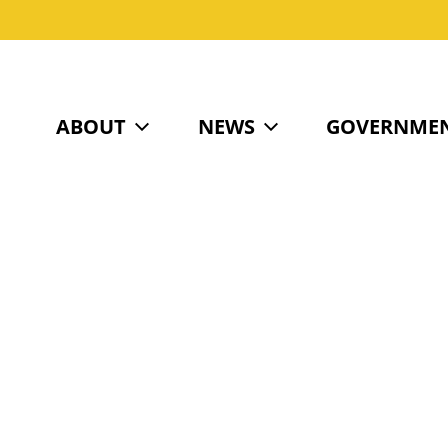
ABOUT
NEWS
GOVERNME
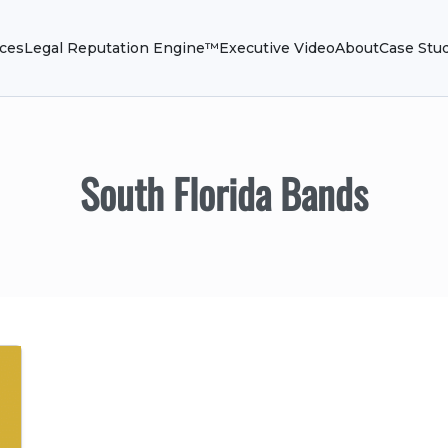
ices
Legal Reputation Engine™
Executive Video
About
Case Stu
South Florida Bands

== == ==

--- What the exercise asks ---
A faithful, complete copy of the records above is required, one that contains no pictures.

--- Response for this exercise ---
ABOUT
NEWS
GOVERNME
ices
Legal Reputation Engine™
Executive Video
About
Case Stu
South Florida Bands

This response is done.